As mainstream Canadian conversations are finally honed in on reconciliation, it’s essential that progressives continue to reframe the colonial narrative and support indigenous struggles for decolonization and self-determination.
A vital element of this is the reclaiming of language and story.
Keep Talking documents the mission of four young women in Kodiak, Alaska, and their efforts to revitalize the endangered Alutiiq language.
The film successfully interconnects the great strides taken by the women, who set out to educate the local youth on the Alutiiq language, with the greater historical trauma which the local community has suffered. A microcosm for self-determination the world over, the film shines a light on the power of preserving language and culture as a way of collective healing.

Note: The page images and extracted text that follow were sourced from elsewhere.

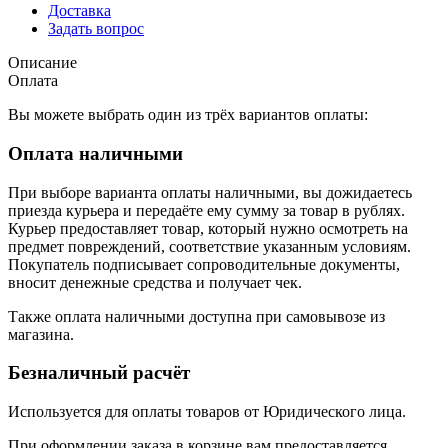
Доставка
Задать вопрос
Описание
Оплата
Вы можете выбрать один из трёх вариантов оплаты:
Оплата наличными
При выборе варианта оплаты наличными, вы дожидаетесь
приезда курьера и передаёте ему сумму за товар в рублях.
Курьер предоставляет товар, который нужно осмотреть на
предмет повреждений, соответствие указанным условиям.
Покупатель подписывает сопроводительные документы,
вносит денежные средства и получает чек.
Также оплата наличными доступна при самовывозе из
магазина.
Безналичный расчёт
Используется для оплаты товаров от Юридического лица.
При оформлении заказа в корзине вам предоставляется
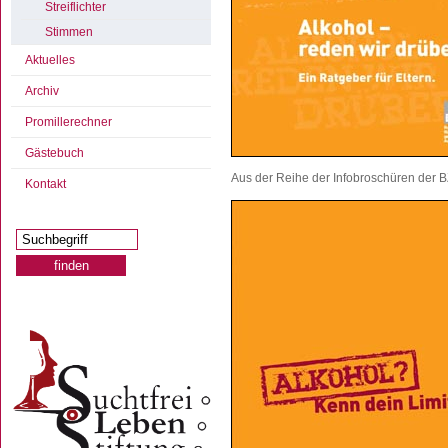
Streiflichter
Stimmen
Aktuelles
Archiv
Promillerechner
Gästebuch
Aus der Reihe der Infobroschüren der B
Kontakt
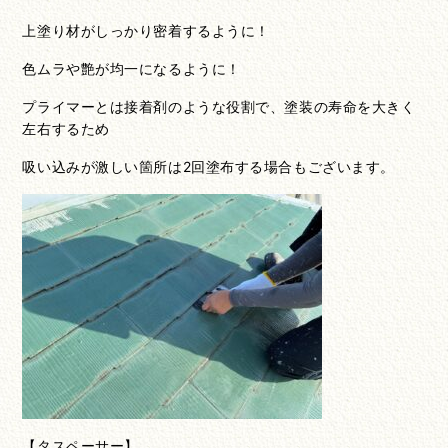
上塗り材がしっかり密着するように！
色ムラや艶が均一になるように！
プライマーとは接着剤のような役割で、塗装の寿命を大きく
左右するため
吸い込みが激しい箇所は2回塗布する場合もございます。
【タスペーサー】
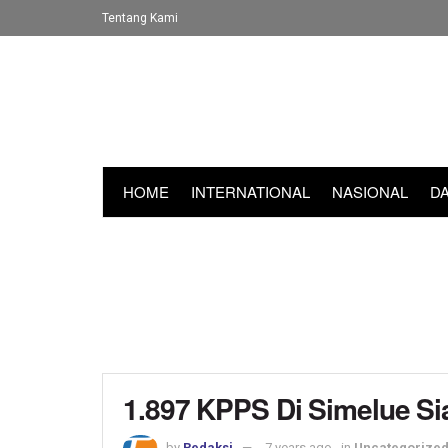
Tentang Kami
HOME
INTERNATIONAL
NASIONAL
D
1.897 KPPS Di Simelue S
by
Redaksi
7 years ago
in
Uncategorize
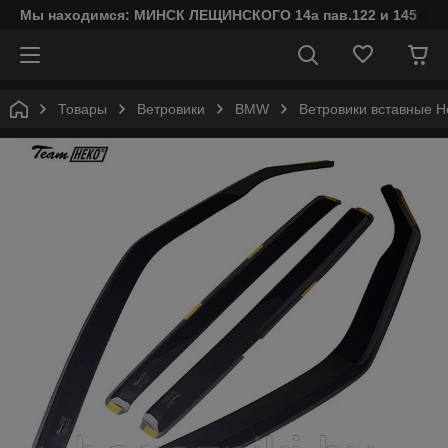
Мы находимся: МИНСК ЛЕЩИНСКОГО 14а пав.122 и 145
Товары
Ветровики
BMW
Ветровики вставные H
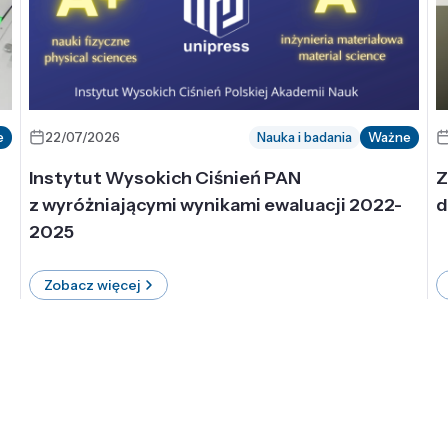
e
22/07/2026
Nauka i badania
Ważne
Instytut Wysokich Ciśnień PAN
Z
z wyróżniającymi wynikami ewaluacji 2022-
d
2025
Zobacz więcej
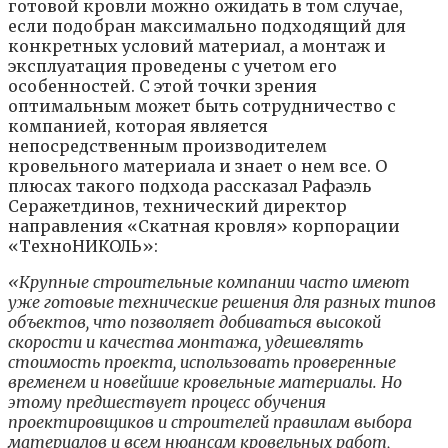
готовой кровли можно ожидать в том случае,
если подобран максимально подходящий для
конкретных условий материал, а монтаж и
эксплуатация проведены с учетом его
особенностей. С этой точки зрения
оптимальным может быть сотрудничество с
компанией, которая является
непосредственным производителем
кровельного материала и знает о нем все. О
плюсах такого подхода рассказал Рафаэль
Серажетдинов, технический директор
направления «Скатная кровля» корпорации
«ТехноНИКОЛЬ»:
«Крупные строительные компании часто имеют
уже готовые технические решения для разных типов
объектов, что позволяет добиваться высокой
скорости и качества монтажа, удешевлять
стоимость проекта, использовать проверенные
временем и новейшие кровельные материалы. Но
этому предшествует процесс обучения
проектировщиков и строителей правилам выбора
материалов и всем нюансам кровельных работ,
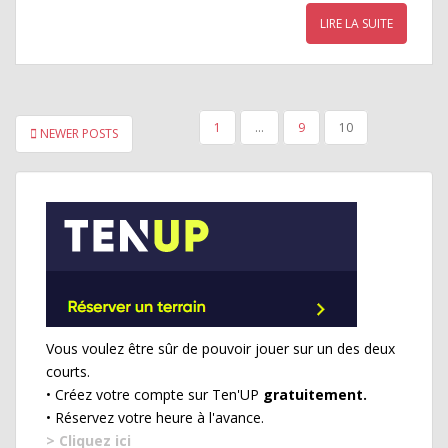
LIRE LA SUITE
PAGINATION
1
…
9
10
NEWER POSTS
DES
PUBLICATIONS
Vous voulez être sûr de pouvoir jouer sur un des deux
courts.
• Créez votre compte sur Ten'UP
gratuitement.
• Réservez votre heure à l'avance.
> Cliquez ici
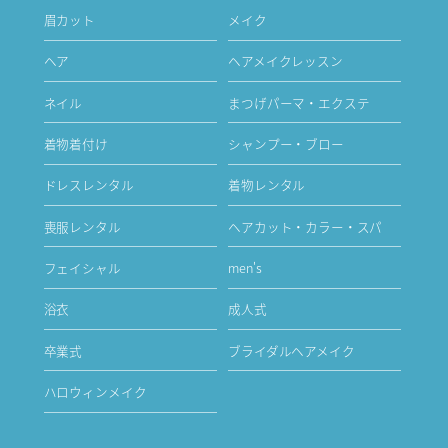
眉カット
メイク
ヘア
ヘアメイクレッスン
ネイル
まつげパーマ・エクステ
着物着付け
シャンプー・ブロー
ドレスレンタル
着物レンタル
喪服レンタル
ヘアカット・カラー・スパ
フェイシャル
men's
浴衣
成人式
卒業式
ブライダルヘアメイク
ハロウィンメイク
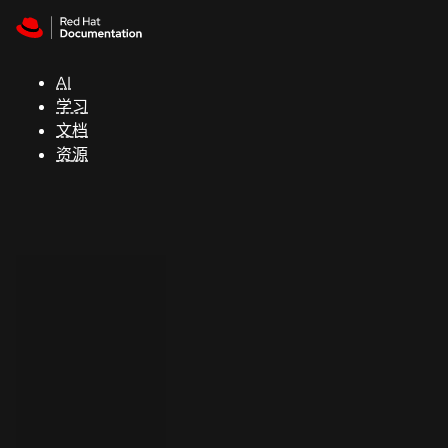
Skip to navigation
Skip to content
支
持
AI
学习
控制台
文档
（Console）
资源
开
发
人
员
开
始
试
用
联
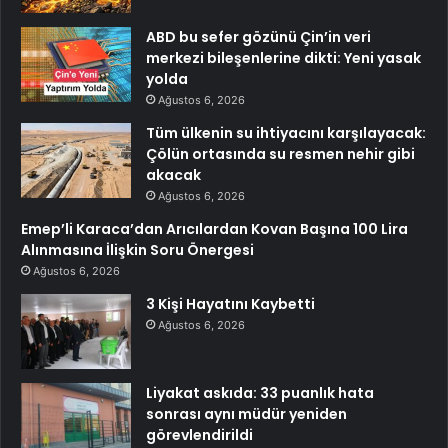
ABD bu sefer gözünü Çin’in veri
merkezi bileşenlerine dikti: Yeni yasak
yolda
Ağustos 6, 2026
Tüm ülkenin su ihtiyacını karşılayacak:
Çölün ortasında su resmen nehir gibi
akacak
Ağustos 6, 2026
Emep’li Karaca’dan Arıcılardan Kovan Başına 100 Lira
Alınmasına İlişkin Soru Önergesi
Ağustos 6, 2026
3 Kişi Hayatını Kaybetti
Ağustos 6, 2026
Liyakat askıda: 33 puanlık hata
sonrası aynı müdür yeniden
görevlendirildi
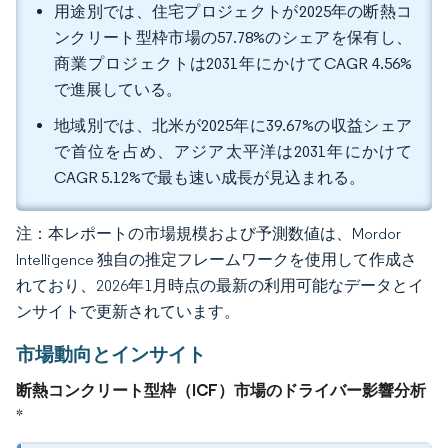
用途別では、住宅プロジェクトが2025年の断熱コ
ンクリート型枠市場の57.78%のシェアを保有し、
商業プロジェクトは2031年にかけてCAGR 4.56%
で進展している。
地域別では、北米が2025年に39.67%の収益シェア
で首位を占め、アジア太平洋は2031年にかけて
CAGR 5.12%で最も速い成長が見込まれる。
注：本レポートの市場規模および予測数値は、Mordor
Intelligence 独自の推定フレームワークを使用して作成さ
れており、2026年1月時点の最新の利用可能なデータとイ
ンサイトで更新されています。
市場動向とインサイト
断熱コンクリート型枠（ICF）市場のドライバー影響分析
*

Weinberg, who had originally been called to the region to provide training in editing, grew close to the community in Kodiak and was invited back to film the documentary over the course of what became five years. Her experiences learning from the local community have inspired her and led her to examine what it means to be a community, fighting the odds, pulling people from tragedy, and what we can all learn from that.
“The power of language is largely untapped,” Weinberg states. Western-centric knowledge doesn’t acknowledge the importance of indigenous storytelling. It often places a hegemony on story, holding up biblical tales as the norm, and traditional indigenous stories as ‘folklore.’ As such, the preservation and reclamation of Alutiiq language and story is a “metaphor for the various challenges and historical trauma the community has faced.”
Despite the inevitable and necessary heavy subject matter, Keep Talking permits a look forward to women as the guardians of their culture, and agents of change. Much like the title of the film and the efforts of its leaders, we are invited to keep striving for change, whether on the economic, social, or familial level; and whether perfect or a work in progress—as long as indigenous communities have the resources to reclaim their language, and by means of which, their story.
For those in Vancouver, the film’s second screening will be this Thursday at 10:45am at International Village Theatre.